Acte 2 : Titus a promis à son père mourant de congédier Bérénice. Encouragé par le préfet du Prétoire, Mucien, il annonce à Bérénice qu’elle doit quitter Rome. La princesse implore tout d’abord puis se résigne et décide de regagner l’Orient non sans arracher à Titus la promesse d’une ultime rencontre.

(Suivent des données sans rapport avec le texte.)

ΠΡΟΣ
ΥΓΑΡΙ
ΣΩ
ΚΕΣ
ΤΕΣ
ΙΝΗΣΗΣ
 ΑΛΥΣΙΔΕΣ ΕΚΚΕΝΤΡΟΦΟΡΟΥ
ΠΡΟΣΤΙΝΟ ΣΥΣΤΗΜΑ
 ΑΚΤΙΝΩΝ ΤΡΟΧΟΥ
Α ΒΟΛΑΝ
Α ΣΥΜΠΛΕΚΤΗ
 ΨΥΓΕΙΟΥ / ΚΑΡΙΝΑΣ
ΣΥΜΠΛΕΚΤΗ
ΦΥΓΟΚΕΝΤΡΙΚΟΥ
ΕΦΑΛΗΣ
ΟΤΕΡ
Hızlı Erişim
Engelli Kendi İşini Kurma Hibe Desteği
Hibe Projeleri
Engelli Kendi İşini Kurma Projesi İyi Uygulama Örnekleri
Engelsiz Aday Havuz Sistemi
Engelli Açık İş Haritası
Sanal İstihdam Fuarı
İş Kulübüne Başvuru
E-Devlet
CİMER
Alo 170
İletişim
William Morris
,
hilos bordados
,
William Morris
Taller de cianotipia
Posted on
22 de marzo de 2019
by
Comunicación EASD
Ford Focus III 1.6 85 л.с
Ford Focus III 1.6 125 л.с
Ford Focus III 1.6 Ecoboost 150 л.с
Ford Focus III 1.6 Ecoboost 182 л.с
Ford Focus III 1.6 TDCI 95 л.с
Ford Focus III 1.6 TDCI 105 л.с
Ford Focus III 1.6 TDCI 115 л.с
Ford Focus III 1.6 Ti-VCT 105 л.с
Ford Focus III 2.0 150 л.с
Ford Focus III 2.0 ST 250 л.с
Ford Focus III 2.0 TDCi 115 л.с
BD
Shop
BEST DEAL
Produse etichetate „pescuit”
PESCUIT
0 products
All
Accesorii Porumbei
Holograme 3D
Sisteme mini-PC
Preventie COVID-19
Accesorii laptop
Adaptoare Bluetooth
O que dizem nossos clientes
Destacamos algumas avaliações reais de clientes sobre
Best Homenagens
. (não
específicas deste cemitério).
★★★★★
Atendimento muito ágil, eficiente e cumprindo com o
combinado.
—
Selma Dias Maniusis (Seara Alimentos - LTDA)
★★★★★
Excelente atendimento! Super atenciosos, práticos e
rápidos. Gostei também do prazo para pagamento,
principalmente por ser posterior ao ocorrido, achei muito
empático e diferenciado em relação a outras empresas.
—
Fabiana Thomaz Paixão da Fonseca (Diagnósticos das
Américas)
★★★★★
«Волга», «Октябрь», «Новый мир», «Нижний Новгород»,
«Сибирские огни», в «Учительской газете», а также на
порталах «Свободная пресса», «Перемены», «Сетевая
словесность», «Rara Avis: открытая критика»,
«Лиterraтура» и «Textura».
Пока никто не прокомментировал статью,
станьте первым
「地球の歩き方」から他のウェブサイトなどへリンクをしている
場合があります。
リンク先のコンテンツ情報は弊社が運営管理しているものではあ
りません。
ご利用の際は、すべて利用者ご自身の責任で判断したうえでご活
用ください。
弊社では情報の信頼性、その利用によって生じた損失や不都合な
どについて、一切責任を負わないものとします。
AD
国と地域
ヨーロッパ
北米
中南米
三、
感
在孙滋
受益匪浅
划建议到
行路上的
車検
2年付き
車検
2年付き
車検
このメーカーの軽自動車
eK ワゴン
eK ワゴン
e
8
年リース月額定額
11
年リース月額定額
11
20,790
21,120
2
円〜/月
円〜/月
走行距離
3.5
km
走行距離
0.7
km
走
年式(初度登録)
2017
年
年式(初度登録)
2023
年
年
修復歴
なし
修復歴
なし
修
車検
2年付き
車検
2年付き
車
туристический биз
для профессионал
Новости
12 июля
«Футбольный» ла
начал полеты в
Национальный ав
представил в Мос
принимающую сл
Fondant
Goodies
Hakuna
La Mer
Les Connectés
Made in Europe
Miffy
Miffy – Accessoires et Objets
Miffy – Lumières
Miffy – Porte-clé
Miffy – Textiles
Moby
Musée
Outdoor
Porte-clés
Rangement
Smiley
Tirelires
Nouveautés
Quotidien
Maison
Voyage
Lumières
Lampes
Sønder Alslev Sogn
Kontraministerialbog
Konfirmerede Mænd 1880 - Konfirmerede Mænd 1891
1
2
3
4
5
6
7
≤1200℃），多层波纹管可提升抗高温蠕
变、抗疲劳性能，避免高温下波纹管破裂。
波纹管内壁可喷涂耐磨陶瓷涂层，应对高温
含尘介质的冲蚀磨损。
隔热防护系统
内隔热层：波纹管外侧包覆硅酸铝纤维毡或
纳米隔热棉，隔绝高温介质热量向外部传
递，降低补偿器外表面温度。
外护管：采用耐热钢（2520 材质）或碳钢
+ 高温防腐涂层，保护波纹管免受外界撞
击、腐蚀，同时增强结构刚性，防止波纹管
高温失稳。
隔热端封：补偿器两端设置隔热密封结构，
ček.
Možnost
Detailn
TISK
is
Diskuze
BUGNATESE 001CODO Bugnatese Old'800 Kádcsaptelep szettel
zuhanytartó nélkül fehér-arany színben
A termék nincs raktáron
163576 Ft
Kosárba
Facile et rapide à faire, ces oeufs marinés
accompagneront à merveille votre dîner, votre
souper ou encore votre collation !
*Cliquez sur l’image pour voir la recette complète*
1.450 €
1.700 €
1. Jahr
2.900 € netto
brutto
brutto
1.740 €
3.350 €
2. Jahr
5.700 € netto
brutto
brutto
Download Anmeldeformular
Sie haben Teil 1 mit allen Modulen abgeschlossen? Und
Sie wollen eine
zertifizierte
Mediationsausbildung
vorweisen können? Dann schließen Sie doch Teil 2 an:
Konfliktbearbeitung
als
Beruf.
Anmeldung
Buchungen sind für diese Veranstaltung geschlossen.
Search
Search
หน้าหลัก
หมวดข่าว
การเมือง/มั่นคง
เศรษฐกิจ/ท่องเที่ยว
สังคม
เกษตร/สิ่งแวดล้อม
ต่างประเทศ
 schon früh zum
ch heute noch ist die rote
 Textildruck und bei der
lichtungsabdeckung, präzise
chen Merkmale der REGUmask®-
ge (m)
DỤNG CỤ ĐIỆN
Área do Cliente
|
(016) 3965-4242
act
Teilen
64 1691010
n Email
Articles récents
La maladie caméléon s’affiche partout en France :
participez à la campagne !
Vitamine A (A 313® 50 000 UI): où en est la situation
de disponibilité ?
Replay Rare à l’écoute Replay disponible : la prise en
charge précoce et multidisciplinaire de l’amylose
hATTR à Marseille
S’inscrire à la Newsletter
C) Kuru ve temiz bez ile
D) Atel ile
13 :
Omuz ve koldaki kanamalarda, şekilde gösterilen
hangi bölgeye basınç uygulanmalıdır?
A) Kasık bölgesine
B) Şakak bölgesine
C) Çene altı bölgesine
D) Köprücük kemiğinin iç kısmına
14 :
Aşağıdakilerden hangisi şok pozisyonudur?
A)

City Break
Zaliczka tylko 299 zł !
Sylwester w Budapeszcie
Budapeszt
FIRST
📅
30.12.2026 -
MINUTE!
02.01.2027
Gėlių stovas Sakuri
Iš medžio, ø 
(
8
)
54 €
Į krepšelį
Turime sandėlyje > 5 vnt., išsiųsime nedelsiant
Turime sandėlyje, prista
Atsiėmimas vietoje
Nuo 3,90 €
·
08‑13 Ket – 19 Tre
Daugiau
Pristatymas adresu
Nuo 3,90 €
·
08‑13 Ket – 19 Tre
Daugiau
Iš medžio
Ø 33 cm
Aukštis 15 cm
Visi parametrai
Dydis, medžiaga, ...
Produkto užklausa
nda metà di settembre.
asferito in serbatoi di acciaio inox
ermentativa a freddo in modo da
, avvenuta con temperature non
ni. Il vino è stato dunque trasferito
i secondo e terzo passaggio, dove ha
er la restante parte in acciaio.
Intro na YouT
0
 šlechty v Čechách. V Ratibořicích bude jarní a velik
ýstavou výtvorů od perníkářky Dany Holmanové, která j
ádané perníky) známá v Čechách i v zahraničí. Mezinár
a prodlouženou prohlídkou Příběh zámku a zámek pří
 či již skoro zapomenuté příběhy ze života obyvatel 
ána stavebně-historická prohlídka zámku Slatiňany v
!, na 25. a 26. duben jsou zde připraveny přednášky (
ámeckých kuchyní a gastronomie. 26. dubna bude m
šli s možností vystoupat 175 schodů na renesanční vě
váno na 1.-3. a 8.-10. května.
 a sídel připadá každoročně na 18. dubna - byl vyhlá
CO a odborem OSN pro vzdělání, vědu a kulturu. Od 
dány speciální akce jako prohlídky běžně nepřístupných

Acte 3 : Résistant à Titus qui est prêt à fuir avec elle, Bérénice quitte le port d’Ostie et, dans un dernier geste, sacrifie sa chevelure qu’elle jette dans les flots en signe d’adieu à sa jeunesse et à son bonheur.

Représentations scéniques
Création à l’Opéra Comique (3e salle Favart) : 9 représentations du 15 décembre 1911 au 10 janvier 1912
Direction musicale : François Rühlmann – Mise en scène : Albert Carré – Marguerite Mérentié (Bérénice) Marie Charbonnel (Lia) Laurent Swolfs (Titus) Félix Vieuille (Mucien)
Opéra de Marseille : 4 représentations du 20 au 27 février 2001
Direction musicale : Gaetano Delogu – Mise en scène : Charles Roubaud – Viriginia Todisco (Bérénice) Viorica Cortez (Lia) Marc Barrard (Titus) Christian Tréguier (Mucien)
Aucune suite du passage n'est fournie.